The average throughput R_avg is then given by

$\begin{array}{l} R_{avg} & = \frac{\frac{1}{p} α (1 - k)}{T_{s} W_{m}^{1 - k} (1 - {(1 - β)}^{1 - k})} \\ = {(\frac{α}{p})}^{\frac{1}{2 - k}} \frac{1}{T_{s} (1 - {(1 - β)}^{1 - k})} {[\frac{1 - {(1 - β)}^{2 - k}}{2 - k}]}^{\frac{1 - k}{2 - k}} \end{array}$ (65)

(65)

To make the variation of the throughput with p the same as that for HSTCP, Tan et al. [5,12] chose k so that 1/(2−k)=0.833, so k=0.8. To make the implementation easier, they used k=0.75 instead.

We can develop some intuition into CTCP’s performance with the following considerations: With reference to Figure 5.12, note that the demarcation between the quartic increase portion of the CTCP window and the linear increase portion is governed by the window size parameter W₀ given by

$W_{0} = γ \frac{T_{s}}{T_{s} - T} .$

From this equation, it follows that:

• For networks with large latencies, the end-to-end delay is dominated by the propagation delays; hence, $T_{s} \approx T$ . This leads to a large value of W₀.

• For networks with small latencies, the queuing delays may dominate the propagation delays, so that $T_{s} ≫ T$ . This leads to small values of W₀.

The interesting fact to note is that W₀ is independent of the link capacity, which we now use to obtain some insights into CTCP behavior. Also note that in the absence of random link errors, the maximum window size W_m is approximately equal to the delay bandwidth product CT.
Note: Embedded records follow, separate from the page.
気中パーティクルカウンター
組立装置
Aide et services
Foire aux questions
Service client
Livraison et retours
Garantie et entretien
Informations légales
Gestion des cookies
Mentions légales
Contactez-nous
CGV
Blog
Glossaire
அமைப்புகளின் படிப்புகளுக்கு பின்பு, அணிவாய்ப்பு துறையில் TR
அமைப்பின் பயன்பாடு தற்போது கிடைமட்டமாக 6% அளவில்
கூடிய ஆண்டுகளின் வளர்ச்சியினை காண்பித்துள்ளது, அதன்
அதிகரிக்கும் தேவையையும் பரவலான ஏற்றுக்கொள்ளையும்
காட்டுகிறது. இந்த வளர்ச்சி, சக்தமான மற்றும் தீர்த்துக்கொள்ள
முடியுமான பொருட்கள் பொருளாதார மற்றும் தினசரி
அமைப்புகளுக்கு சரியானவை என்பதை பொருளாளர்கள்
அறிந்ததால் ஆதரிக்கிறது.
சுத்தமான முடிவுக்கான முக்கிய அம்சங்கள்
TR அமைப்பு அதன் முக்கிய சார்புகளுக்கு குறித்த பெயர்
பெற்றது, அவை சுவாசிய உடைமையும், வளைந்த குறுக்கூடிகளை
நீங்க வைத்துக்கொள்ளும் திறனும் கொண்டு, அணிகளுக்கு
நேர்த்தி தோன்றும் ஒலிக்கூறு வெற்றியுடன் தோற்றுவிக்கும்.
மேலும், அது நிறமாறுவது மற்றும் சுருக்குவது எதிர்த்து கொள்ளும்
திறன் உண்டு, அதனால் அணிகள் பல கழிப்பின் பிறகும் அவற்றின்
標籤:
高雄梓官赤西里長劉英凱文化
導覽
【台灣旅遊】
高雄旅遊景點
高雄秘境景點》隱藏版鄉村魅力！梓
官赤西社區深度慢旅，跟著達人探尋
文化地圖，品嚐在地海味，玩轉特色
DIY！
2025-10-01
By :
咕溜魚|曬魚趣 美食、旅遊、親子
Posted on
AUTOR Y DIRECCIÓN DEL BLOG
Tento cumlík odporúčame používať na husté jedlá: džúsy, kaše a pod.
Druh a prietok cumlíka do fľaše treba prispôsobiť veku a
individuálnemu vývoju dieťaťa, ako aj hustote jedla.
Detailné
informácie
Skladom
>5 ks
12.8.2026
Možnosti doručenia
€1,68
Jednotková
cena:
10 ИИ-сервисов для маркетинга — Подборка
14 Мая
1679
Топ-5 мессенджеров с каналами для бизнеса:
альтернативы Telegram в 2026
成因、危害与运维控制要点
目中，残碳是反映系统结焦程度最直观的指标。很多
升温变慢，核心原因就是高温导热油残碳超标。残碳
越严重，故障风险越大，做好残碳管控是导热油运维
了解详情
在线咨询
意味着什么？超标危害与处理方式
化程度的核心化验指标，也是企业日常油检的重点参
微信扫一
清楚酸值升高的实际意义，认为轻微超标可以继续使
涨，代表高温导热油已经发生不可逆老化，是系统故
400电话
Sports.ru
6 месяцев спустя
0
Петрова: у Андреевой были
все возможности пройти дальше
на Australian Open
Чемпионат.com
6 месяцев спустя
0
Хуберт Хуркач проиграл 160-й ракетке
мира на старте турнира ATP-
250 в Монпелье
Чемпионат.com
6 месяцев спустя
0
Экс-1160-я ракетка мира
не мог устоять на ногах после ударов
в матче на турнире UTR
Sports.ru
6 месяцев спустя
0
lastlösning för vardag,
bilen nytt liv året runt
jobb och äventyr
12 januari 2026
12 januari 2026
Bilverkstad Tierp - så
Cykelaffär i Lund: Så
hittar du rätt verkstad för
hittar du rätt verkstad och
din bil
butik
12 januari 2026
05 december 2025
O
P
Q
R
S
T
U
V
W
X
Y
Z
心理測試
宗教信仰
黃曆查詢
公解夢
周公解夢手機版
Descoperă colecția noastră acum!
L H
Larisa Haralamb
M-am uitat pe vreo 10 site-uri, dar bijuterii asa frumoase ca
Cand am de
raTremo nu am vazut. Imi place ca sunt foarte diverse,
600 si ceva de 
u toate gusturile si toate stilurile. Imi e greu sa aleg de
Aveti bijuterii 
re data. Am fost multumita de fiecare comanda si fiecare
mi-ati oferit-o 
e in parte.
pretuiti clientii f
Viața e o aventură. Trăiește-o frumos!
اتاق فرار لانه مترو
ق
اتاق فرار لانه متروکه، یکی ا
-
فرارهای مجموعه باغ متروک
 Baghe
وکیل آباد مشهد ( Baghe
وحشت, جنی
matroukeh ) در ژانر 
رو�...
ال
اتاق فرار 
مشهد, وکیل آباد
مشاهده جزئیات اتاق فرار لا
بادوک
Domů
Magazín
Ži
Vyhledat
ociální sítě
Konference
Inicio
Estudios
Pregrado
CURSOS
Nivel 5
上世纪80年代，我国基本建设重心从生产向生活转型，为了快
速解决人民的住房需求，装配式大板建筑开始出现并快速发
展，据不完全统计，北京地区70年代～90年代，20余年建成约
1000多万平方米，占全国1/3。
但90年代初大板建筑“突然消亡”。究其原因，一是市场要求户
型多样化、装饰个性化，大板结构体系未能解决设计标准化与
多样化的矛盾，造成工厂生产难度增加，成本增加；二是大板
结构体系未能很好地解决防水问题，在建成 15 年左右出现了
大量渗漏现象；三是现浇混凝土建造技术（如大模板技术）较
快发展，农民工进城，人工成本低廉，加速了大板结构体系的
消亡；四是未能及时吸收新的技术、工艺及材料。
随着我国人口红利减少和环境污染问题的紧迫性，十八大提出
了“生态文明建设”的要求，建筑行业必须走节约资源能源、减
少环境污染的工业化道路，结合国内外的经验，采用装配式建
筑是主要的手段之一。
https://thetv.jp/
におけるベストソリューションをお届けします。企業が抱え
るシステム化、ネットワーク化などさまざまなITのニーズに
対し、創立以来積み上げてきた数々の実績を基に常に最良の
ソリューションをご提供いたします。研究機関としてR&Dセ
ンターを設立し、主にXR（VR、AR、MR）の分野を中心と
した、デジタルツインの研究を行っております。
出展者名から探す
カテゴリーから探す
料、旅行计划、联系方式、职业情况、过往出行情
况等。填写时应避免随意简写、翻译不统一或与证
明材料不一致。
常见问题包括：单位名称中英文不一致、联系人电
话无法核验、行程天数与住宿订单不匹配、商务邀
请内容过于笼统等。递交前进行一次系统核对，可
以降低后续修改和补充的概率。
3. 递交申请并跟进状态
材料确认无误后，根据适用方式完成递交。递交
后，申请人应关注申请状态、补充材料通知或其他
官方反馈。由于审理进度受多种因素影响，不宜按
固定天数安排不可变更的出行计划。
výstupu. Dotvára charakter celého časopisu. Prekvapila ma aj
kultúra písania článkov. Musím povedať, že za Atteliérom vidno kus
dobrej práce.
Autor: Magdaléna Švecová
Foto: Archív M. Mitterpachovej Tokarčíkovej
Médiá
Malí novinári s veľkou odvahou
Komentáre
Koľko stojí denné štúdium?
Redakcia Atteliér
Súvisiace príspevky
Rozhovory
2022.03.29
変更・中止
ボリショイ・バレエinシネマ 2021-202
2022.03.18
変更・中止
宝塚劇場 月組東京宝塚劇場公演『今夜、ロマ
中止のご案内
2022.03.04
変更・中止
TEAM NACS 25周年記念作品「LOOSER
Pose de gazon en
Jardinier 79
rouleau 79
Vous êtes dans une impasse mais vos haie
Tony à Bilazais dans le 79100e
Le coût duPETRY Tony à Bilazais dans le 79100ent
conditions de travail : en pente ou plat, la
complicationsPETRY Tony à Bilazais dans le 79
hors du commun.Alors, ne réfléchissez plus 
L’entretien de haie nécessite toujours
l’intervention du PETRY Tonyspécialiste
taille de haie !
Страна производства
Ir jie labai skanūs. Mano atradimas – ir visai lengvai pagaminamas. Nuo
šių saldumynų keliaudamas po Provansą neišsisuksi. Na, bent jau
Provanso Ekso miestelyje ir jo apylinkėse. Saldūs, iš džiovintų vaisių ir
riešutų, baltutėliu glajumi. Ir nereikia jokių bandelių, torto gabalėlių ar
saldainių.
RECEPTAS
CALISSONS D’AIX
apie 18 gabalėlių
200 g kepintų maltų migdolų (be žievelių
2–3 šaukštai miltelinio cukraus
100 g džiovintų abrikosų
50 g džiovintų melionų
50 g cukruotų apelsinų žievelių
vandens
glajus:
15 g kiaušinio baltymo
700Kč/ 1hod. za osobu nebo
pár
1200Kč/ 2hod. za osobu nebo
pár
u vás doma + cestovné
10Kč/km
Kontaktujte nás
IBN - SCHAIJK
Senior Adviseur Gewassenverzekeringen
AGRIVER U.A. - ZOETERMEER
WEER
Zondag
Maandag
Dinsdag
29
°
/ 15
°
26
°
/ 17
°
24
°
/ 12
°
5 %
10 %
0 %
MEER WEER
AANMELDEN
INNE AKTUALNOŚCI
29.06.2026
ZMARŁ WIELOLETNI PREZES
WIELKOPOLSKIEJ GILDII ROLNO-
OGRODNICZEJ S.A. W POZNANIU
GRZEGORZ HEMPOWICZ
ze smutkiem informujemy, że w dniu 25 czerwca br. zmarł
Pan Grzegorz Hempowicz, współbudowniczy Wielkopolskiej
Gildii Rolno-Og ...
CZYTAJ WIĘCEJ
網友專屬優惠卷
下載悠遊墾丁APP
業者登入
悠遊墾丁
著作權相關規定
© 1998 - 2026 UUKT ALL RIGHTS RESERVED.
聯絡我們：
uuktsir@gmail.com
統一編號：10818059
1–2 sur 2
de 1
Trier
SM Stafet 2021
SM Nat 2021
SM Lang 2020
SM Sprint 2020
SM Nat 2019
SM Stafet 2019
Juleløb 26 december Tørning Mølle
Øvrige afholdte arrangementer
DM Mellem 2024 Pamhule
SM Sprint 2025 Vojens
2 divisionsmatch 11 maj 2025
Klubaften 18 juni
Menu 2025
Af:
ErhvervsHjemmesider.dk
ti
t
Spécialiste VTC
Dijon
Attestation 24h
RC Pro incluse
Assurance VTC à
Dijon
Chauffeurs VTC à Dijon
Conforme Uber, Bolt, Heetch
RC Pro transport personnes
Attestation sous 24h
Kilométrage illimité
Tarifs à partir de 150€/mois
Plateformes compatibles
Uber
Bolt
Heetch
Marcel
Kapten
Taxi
Based on the values of the link speed C and the threshold W₀, we can have four different scenarios (Figure 5.14):

• As link speed C increases, for a fixed value of end-to-end latency, then W_m increases, and as a result, the number of packets transmitted in the linear portion of window increases (see, e.g., the change from equations 14a to 14b or 14c to 14d). This can also be seen by the formula for N_FG in equation 60. As a result, at higher link speeds, the CTCP throughput converges toward that for TCP Reno.

• As the end-to-end latency increases, then W₀ increases as explained above, and the number of packets transmitted in the quartic region of the CTCP window increases (see, e.g., the change from equation 14a to 14c or 14b to 14d). This can also be seen by the formula for N_DE in equation 55. As a result, an increase in latency causes the CTCP throughput to increase faster compared with that of Reno. This behavior is reminiscent with that of CUBIC because CUBIC’s throughput also increased with respect to Reno as the end-to-end latency increases. However, the CTCP throughput will converge back to that for Reno as the link speed becomes sufficiently large, while the CUBIC throughput keeps diverging.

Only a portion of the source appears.